Imagine you’re selling a new adhesive product that will revolutionize the market currently dominated by Scotch Tape (made by the smart cookies at 3M). You launch in the US first, your home market, and find that your fabulous new product is selling like crazy online, so you reprioritize your marketing budget and invest heavily in Search Engine Marketing (PPC) in order to continue to drive online sales. Smart.
Then, because you’re such an enterprising marketer, you set your sights on the international markets because you know that 3M does most of its $20B yearly sales outside the US, and you, naturally, would like a piece of that.
So off you go: you hire a localization firm to translate your website into 10 languages, you have your developers engineer your ecommerce modules to accept multiple currencies and do everything right. You even go the extra mile and hire a 3rd party firm to provide expert, in-country linguists and certify that your website is correctly translated, gramatically perfect and professional looking in every way.
Then you look at your marketing strategy. Of course, being a savvy business owner, you’re going to use your money wisely and start by entering the new markets with a purely online focus. You initially test the markets by translating your paid search campaigns, more precisely your key words, using one of the easily available free machine translation engines online.
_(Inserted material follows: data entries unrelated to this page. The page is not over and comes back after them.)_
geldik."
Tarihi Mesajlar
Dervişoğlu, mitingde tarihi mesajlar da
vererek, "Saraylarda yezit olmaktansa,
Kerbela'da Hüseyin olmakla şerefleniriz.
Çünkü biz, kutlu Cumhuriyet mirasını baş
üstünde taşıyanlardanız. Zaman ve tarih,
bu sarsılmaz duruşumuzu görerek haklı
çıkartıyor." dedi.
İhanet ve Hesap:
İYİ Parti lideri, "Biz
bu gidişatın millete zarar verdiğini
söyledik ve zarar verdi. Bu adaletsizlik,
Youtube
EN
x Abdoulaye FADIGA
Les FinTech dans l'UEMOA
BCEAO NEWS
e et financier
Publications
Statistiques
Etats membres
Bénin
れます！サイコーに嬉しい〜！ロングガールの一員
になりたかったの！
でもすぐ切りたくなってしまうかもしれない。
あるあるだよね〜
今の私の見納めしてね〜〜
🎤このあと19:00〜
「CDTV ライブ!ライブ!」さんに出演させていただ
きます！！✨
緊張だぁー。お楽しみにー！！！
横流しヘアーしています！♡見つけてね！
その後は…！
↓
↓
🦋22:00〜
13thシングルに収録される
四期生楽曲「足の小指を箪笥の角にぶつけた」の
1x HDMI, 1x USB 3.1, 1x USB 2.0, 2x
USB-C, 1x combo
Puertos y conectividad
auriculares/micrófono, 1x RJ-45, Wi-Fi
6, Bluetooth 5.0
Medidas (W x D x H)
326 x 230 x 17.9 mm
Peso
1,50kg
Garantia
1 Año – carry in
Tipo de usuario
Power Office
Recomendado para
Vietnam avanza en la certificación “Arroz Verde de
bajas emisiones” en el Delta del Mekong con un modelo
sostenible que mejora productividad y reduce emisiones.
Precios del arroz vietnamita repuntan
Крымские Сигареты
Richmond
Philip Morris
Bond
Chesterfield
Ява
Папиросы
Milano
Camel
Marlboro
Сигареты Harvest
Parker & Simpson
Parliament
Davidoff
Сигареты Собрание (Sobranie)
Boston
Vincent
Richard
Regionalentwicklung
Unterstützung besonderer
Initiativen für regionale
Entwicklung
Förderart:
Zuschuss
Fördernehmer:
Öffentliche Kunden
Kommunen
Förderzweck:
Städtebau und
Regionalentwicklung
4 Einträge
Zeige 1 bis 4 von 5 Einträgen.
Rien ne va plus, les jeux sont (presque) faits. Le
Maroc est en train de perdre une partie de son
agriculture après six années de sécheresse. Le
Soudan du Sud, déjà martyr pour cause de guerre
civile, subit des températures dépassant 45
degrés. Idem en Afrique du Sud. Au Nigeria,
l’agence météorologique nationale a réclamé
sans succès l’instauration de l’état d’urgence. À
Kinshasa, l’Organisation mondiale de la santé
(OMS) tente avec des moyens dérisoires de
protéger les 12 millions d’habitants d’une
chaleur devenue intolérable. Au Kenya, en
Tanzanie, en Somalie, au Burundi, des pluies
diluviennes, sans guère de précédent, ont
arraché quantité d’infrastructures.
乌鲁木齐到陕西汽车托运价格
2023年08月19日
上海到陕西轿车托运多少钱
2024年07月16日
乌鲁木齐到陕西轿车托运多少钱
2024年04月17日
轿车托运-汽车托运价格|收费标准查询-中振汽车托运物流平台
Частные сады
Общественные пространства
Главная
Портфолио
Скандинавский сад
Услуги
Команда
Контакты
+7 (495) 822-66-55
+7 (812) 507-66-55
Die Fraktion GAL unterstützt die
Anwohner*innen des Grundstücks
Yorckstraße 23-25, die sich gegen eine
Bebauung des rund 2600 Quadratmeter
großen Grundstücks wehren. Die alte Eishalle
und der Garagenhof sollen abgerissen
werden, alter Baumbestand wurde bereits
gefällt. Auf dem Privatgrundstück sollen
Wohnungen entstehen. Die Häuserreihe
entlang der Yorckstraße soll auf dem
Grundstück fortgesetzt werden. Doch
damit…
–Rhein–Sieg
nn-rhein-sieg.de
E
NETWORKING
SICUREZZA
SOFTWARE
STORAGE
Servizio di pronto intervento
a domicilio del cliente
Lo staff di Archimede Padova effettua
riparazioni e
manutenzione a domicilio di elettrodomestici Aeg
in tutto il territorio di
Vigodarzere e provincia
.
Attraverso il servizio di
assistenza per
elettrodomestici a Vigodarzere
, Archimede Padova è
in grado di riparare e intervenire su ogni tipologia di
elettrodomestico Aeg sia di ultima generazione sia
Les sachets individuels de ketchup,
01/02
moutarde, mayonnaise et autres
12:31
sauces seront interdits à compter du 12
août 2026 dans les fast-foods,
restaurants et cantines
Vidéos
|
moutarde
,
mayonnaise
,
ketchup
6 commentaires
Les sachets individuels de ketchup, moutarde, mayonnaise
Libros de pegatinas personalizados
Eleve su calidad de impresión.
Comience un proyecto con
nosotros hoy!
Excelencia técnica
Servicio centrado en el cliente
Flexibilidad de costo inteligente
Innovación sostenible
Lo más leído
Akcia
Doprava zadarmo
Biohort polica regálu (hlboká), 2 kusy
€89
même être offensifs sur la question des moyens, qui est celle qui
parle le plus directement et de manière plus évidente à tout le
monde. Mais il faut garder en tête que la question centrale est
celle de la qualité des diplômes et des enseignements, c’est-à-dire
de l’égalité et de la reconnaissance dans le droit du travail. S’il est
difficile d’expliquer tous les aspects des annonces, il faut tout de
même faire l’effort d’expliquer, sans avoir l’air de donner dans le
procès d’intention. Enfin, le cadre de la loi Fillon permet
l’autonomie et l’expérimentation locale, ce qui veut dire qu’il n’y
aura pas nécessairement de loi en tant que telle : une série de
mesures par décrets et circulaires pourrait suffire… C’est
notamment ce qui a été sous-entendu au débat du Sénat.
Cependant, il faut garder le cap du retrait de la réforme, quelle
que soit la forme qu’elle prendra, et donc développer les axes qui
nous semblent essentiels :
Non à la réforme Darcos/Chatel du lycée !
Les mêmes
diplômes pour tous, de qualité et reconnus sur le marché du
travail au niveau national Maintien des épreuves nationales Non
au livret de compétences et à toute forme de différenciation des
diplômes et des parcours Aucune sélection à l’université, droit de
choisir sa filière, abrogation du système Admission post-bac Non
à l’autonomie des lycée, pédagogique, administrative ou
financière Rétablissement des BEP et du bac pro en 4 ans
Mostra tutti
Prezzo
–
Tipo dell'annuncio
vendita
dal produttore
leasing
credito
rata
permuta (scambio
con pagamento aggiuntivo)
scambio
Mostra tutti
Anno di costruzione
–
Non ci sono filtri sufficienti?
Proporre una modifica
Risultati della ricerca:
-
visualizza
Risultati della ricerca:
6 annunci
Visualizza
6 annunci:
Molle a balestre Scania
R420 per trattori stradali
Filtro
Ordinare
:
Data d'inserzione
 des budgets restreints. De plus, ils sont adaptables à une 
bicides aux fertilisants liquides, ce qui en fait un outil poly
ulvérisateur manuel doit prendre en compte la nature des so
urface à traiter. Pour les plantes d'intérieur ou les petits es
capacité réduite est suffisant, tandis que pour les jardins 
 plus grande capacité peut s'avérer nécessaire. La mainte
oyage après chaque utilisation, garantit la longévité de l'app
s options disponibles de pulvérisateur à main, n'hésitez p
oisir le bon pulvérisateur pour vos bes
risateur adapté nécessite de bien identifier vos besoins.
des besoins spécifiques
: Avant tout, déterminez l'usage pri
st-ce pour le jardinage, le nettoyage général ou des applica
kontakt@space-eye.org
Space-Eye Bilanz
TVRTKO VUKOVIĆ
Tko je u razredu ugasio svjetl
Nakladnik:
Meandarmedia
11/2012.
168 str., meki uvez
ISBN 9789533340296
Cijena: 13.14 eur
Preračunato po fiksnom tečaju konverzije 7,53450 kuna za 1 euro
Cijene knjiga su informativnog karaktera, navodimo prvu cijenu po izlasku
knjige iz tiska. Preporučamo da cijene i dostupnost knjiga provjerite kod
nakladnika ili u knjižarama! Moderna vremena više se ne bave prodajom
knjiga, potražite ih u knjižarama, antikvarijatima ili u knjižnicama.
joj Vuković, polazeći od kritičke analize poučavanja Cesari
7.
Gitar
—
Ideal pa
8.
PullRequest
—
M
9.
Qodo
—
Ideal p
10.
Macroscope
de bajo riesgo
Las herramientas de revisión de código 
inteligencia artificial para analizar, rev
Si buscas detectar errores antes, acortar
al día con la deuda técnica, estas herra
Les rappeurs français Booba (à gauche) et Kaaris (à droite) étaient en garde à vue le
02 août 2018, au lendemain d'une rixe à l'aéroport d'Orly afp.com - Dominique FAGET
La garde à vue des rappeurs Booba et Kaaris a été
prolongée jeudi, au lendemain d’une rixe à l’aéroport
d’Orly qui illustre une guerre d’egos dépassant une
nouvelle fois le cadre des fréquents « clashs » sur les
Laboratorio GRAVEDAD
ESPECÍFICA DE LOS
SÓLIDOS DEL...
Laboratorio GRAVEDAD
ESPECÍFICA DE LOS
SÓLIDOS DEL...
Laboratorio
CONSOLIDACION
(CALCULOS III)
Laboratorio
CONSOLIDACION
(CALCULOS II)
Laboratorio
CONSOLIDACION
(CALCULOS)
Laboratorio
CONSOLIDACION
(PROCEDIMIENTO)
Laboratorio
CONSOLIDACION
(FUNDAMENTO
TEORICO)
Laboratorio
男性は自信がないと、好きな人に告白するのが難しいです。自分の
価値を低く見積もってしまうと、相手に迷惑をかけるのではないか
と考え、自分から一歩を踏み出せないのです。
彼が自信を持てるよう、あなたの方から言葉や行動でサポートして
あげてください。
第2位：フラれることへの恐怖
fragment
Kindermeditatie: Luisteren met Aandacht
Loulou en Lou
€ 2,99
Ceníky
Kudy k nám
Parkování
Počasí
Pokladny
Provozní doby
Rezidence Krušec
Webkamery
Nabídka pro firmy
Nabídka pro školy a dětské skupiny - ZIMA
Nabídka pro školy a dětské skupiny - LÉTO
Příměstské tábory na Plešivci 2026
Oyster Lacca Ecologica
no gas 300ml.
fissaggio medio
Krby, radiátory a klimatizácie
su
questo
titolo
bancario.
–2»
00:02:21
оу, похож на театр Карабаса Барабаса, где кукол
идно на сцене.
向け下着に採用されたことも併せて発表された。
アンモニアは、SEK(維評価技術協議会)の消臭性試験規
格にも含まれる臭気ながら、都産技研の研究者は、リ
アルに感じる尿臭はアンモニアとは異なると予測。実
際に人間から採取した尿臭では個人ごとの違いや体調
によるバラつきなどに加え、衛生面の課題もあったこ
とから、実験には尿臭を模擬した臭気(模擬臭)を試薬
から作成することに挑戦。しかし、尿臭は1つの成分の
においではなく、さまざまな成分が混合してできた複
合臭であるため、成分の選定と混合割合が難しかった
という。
Why would you do such a thing, after using professional translators for everything else? Well, two reasons:
Ok that’s three, but work with me.
Then you sat in front of your screen eagerly awaiting the the onslaught of international sales. But it turns out, what all your marketer friends forgot to tell you is that one of the biggest problems with Search Engine Marketing today is replicating the success of domestic PPC campaigns internationally. Few performance media marketers have solved this dilemma.
So, not dissuaded (never!), you call up your trusted professional translation firm and ask them to take your 1000 proven US English key words and translate them. In a week or so, they send you back the 1000 key words translated into 10 languages. You print out the 10,000 words and hug them, then you thank your translators profusely because although it wasn’t instant or free, when the international floodgates open, you’ll know it was worth the wait!
And again you wait…and consider framing those 10,000 key words you’ve now grown to love like children.
And hey, the results come in and they are better. However they are hardly the kind of results you’re used to seeing in your home market. Less floodgates, more trickle.
Why?
Does nobody care about adhesive tape outside the US? Is your product destined to be a US phenomenon only? What is wrong with these people? Or maybe, what is wrong with your product?
I know this is going to be tough to believe coming from someone at the largest localization company in the world, but here’s what we’ve found to be true in every Search Engine Marketing situation we’ve encountered:
To understand why, it’s good to think of the United States’ largest and most successful export category, the entertainment sector. Specifically, I’m thinking of the film industry. Do you think the Chinese marketers, who ‘localized’ the title of the 1995 Oliver Stone film “Nixon,” by calling it instead “The Big Liar,” were worried about whether the title was a correct translation? No way. What they cared about was finding a locally relevant title that would draw the attention, and open the wallets, of their domestic audience.
Global SEM is no different. You don’t need to worry about translating those keywords “correctly,” what a good global SEM campaign does is rebuild your keywords from the ground up, not trying to give them a local flavor but actually being 100% local. An effective Global SEM effort is driven by local nuiance, common misspellings, misconceptions and slang, such as the fact that few people in the UK call it “Scotch Tape”, favoring instead “Sellotape,” or even “sticky-backed plastic,” coined by the BBC (and amusing many, according to my sources). Missing the opportunity that those local terms provide is a far more likely culprit for poor PPC performance abroad than anything else a marketer might worry about.
The bottom line is that your 1000 domestic key words could end up being 600 in another market, or 1500. There is no one to one relationship. It’s not about those numbers, nor is it about what’s correct, it’s about what connects with your local audience and what sells.